- _Exercise details_: In the records below, the line that contains "This screenshot has width=963, height=720." marks the start. Copy it and each line after it through the end, exactly, without pictures.

Saved data entries:
—————
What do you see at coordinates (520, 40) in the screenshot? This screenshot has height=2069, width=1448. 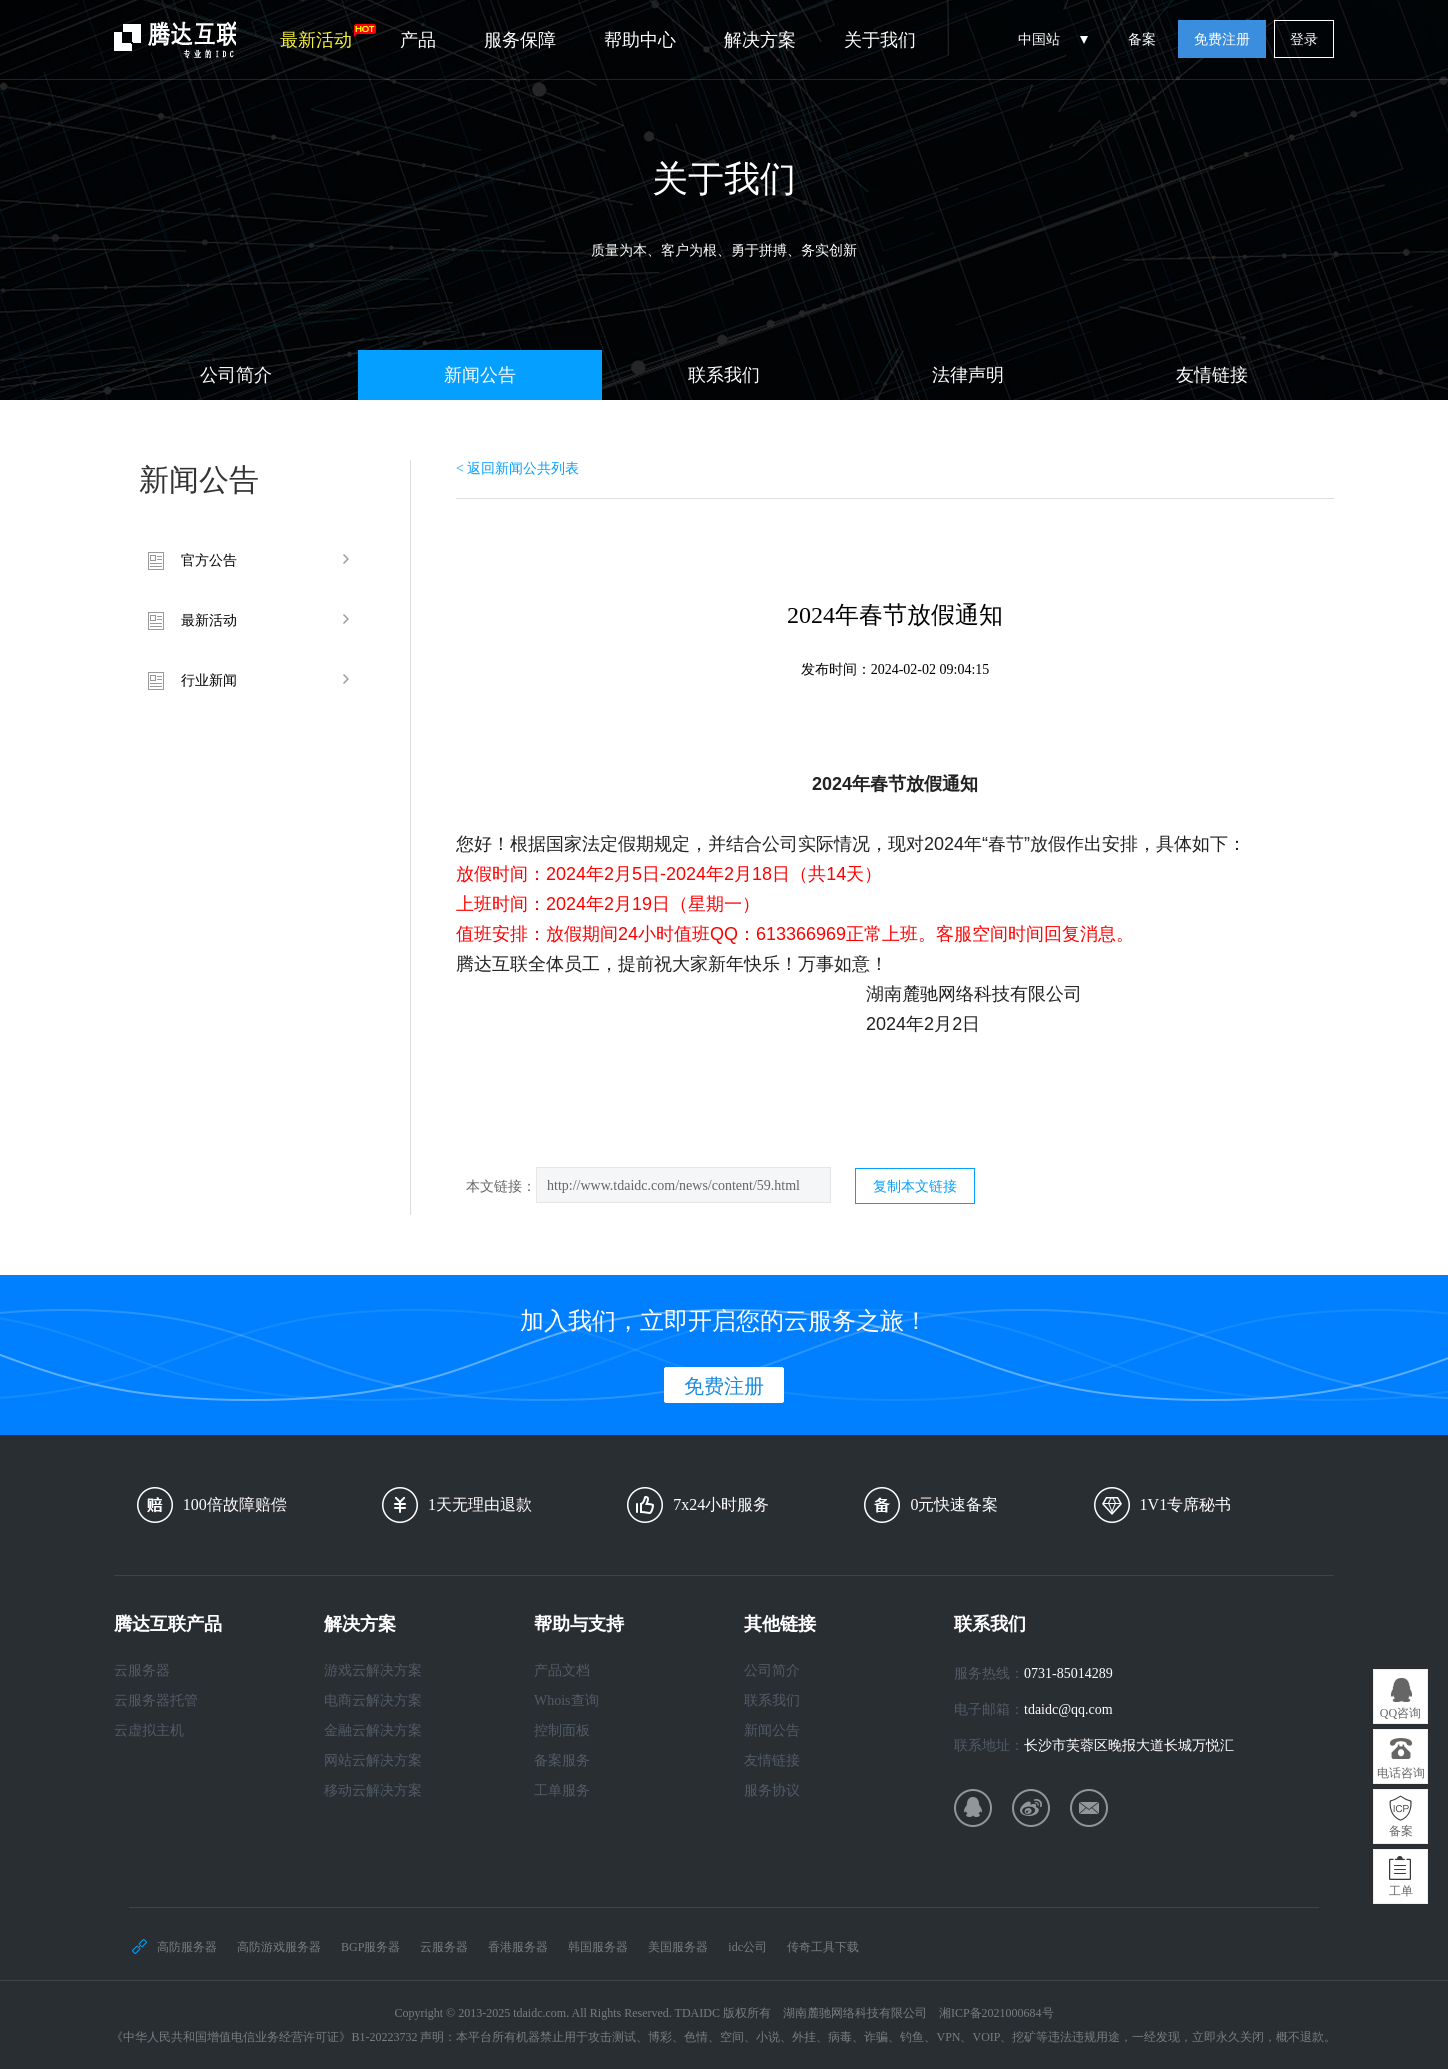 I see `服务保障` at bounding box center [520, 40].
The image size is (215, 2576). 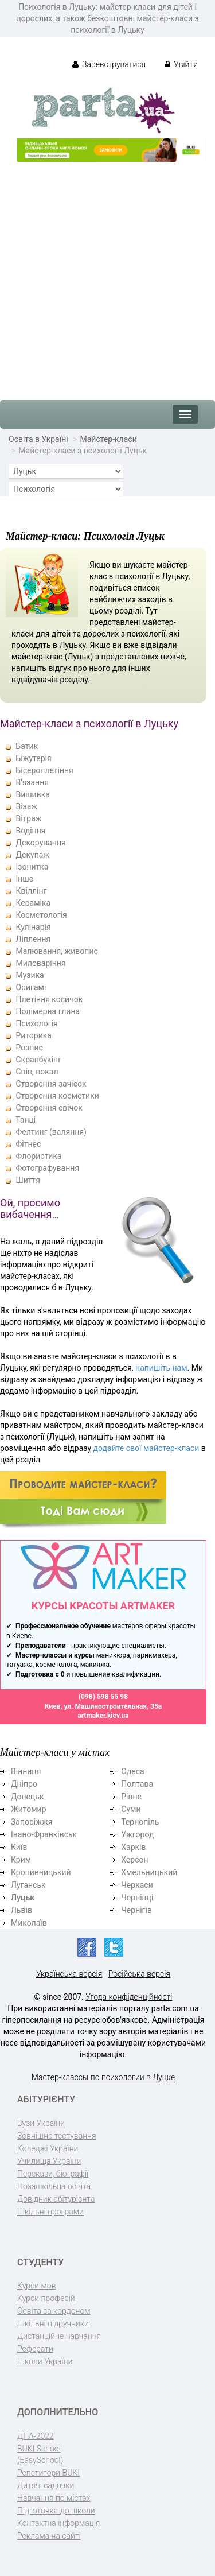 I want to click on Освіта за кордоном, so click(x=54, y=2310).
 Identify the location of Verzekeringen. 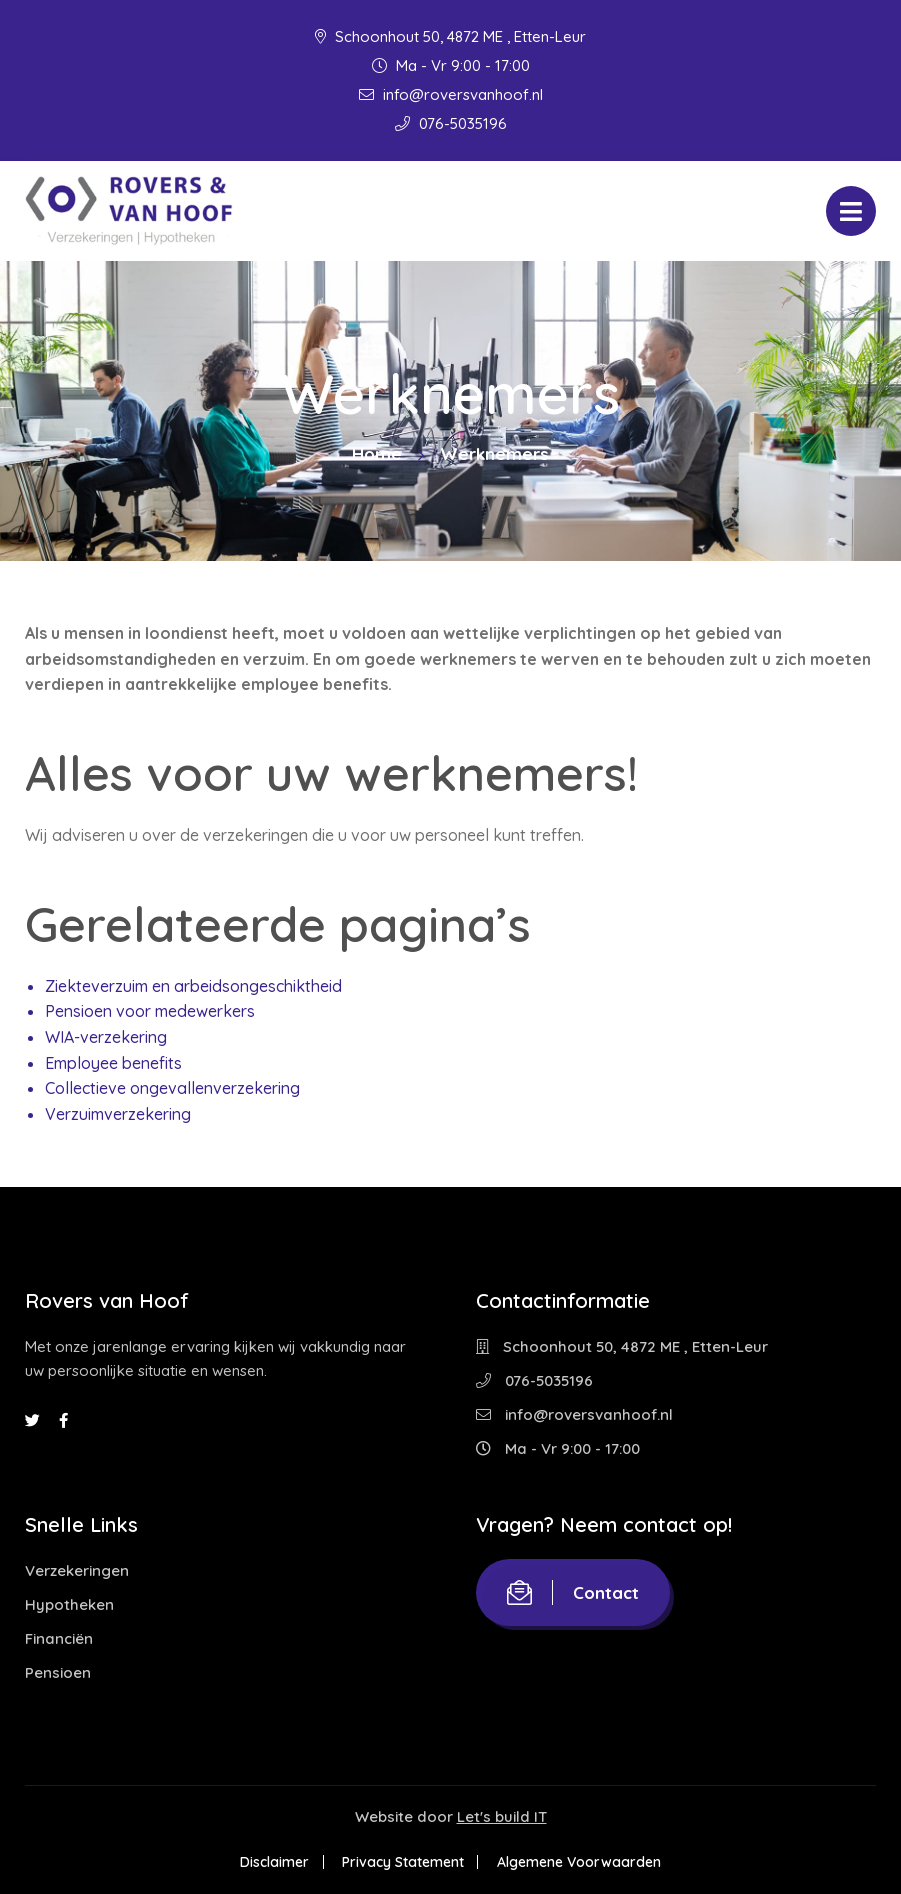
(77, 1570).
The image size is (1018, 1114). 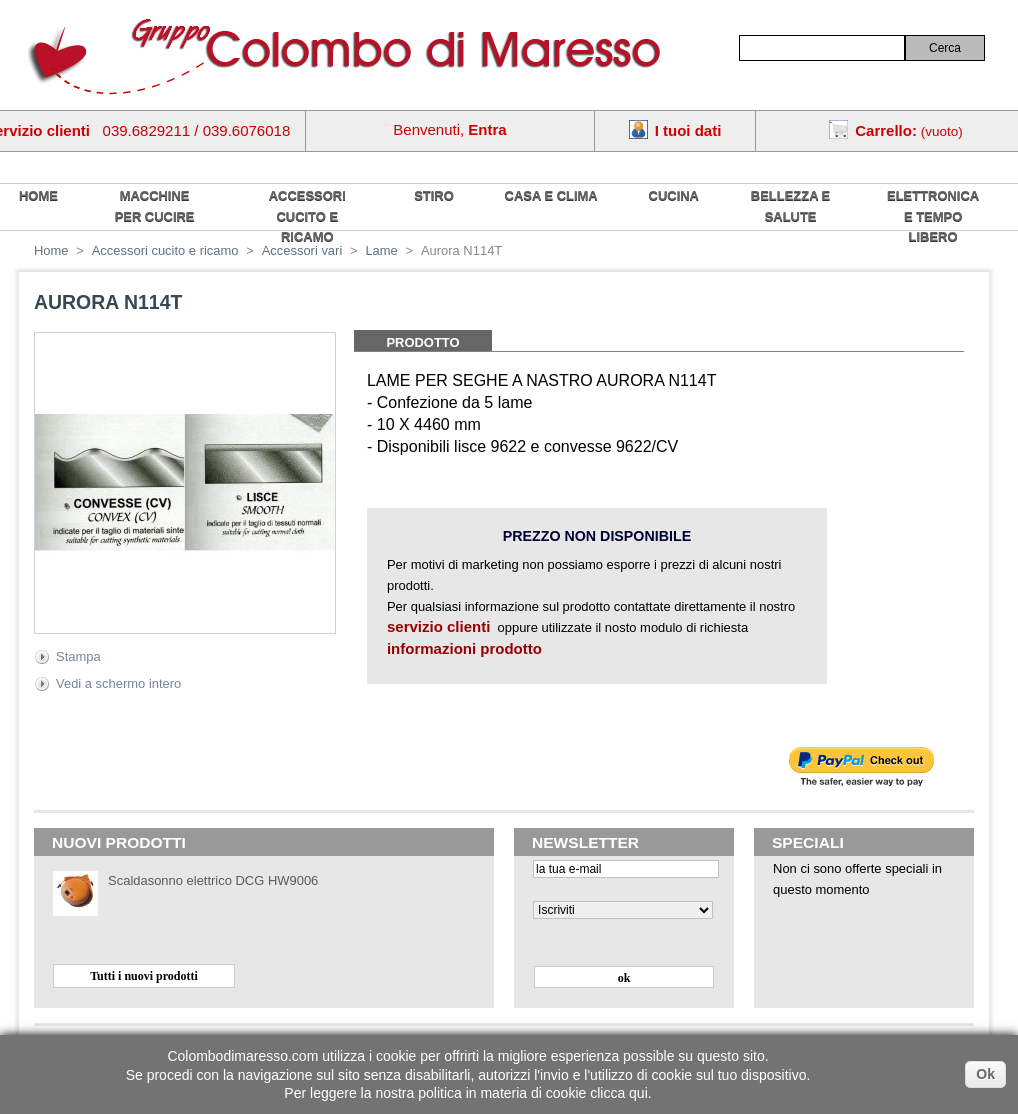 I want to click on Lame, so click(x=381, y=250).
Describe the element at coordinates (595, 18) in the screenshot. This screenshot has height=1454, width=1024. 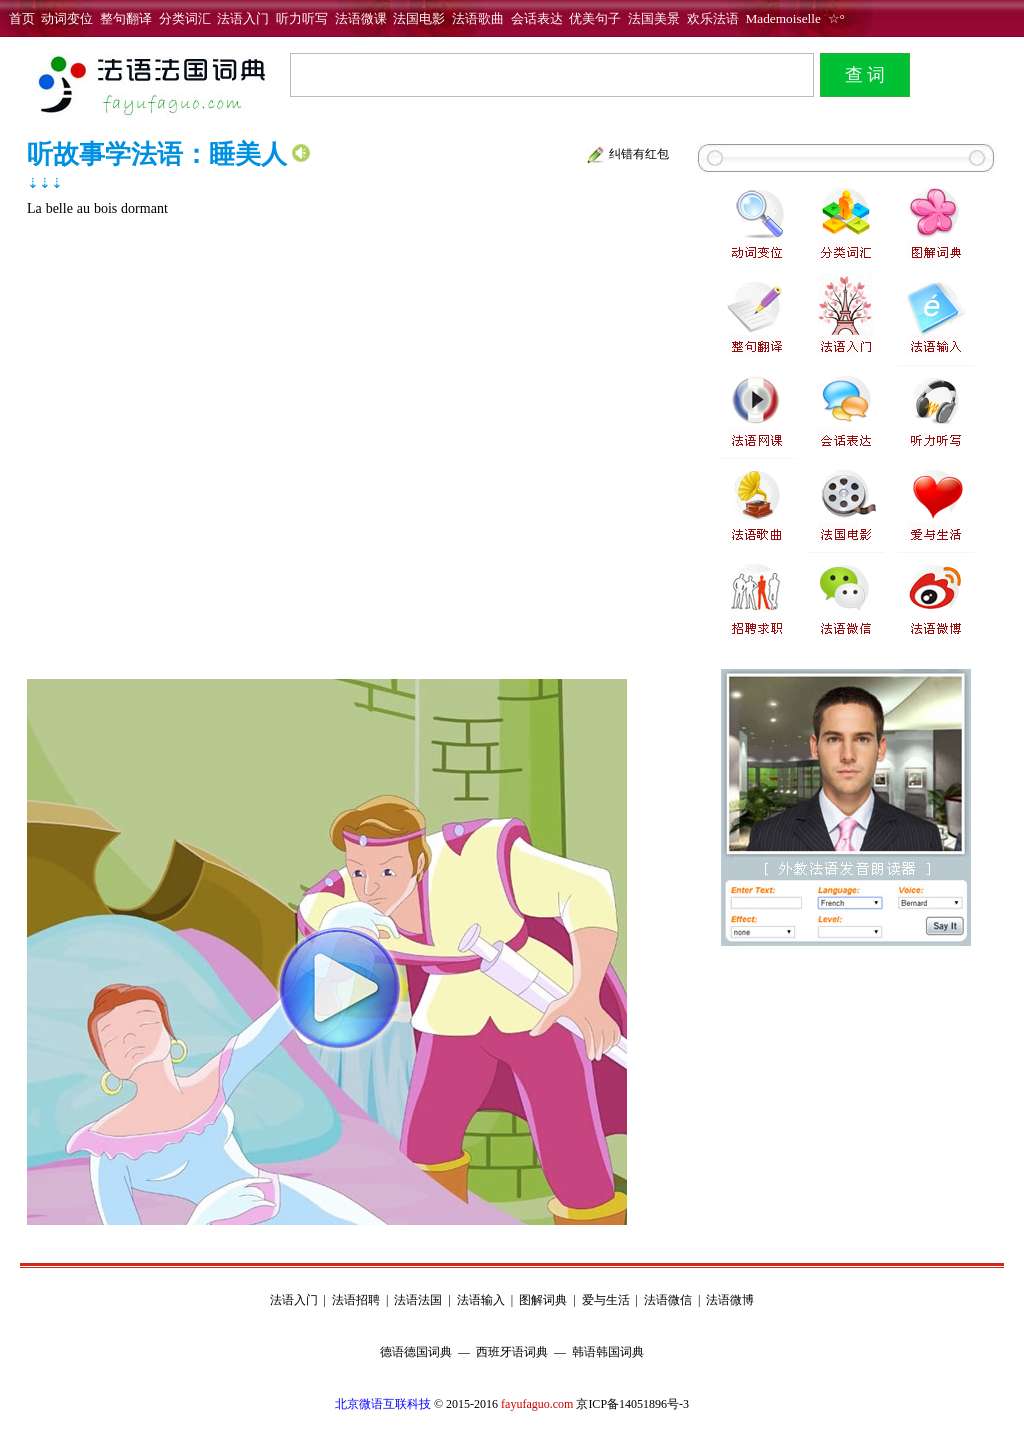
I see `优美句子` at that location.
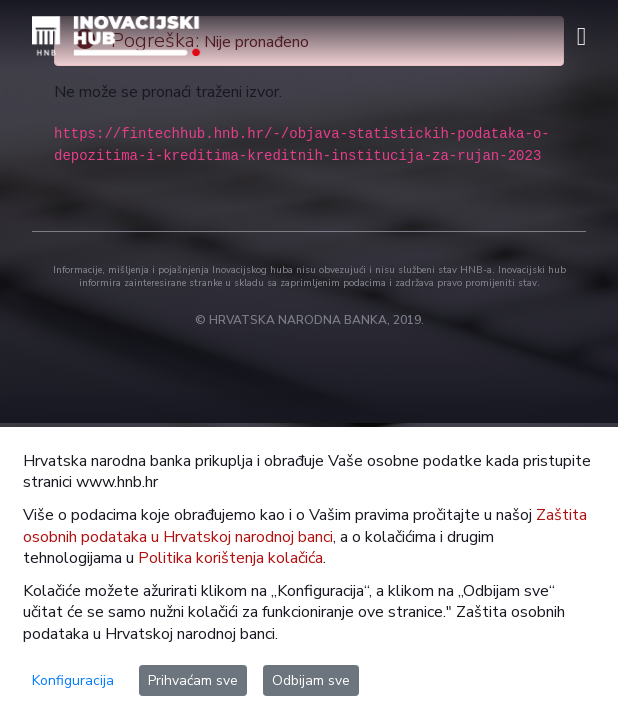  I want to click on Konfiguracija, so click(73, 680).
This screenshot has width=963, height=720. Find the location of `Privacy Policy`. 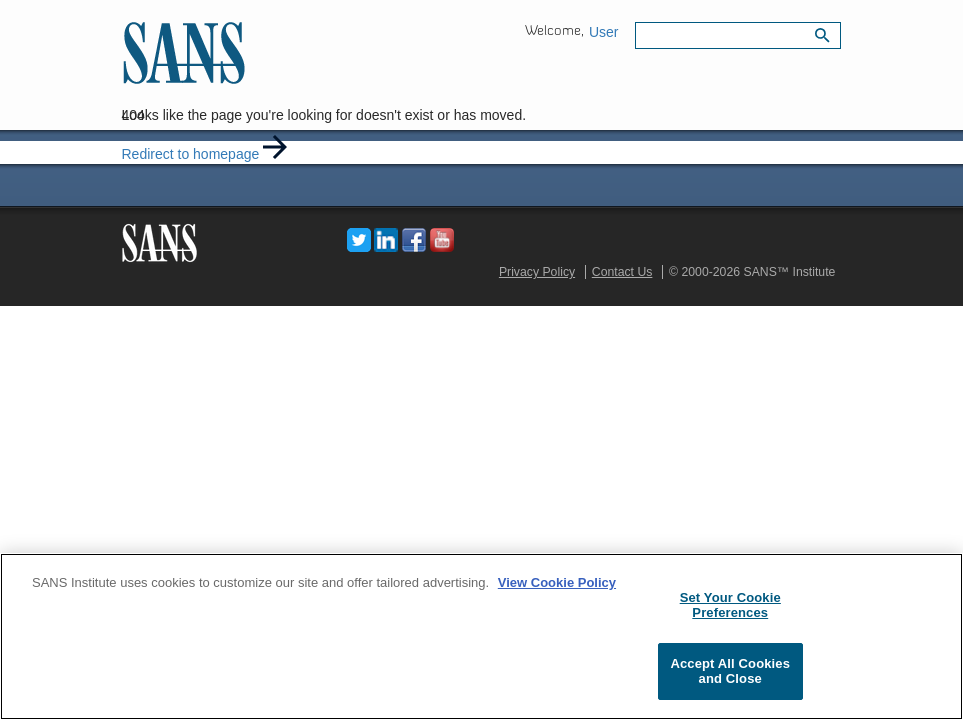

Privacy Policy is located at coordinates (537, 272).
—————
- _Final answer_:
This screenshot has width=963, height=720. Find the location of `Privacy Policy`. 

Privacy Policy is located at coordinates (537, 272).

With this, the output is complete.